> _TRY IT_: Check each line of the material below for the string "only", then report how many lines have it, and nothing else.

> _DATA FOR THIS EXERCISE_:
+ + + + + + +

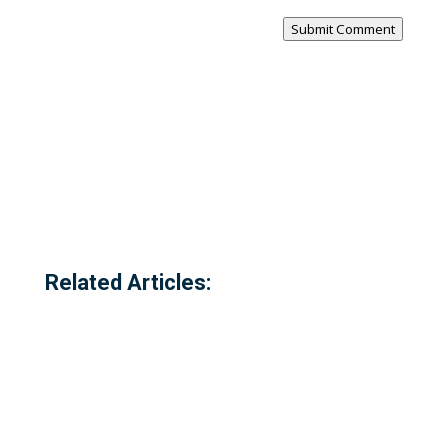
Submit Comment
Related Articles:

+ + + + + + +

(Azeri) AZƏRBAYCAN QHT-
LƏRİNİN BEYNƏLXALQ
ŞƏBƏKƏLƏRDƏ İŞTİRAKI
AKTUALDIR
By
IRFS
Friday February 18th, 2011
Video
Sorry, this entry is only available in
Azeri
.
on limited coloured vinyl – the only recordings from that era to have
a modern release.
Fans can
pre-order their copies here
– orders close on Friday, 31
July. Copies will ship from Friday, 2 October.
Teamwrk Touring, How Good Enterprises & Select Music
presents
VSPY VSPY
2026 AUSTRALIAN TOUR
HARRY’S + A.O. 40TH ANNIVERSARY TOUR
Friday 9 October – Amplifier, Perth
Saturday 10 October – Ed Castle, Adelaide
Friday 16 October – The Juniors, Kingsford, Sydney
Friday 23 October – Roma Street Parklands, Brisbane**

+ + + + + + +

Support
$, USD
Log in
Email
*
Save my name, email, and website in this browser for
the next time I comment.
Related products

+ + + + + + +

> _TASK ANSWER_: 2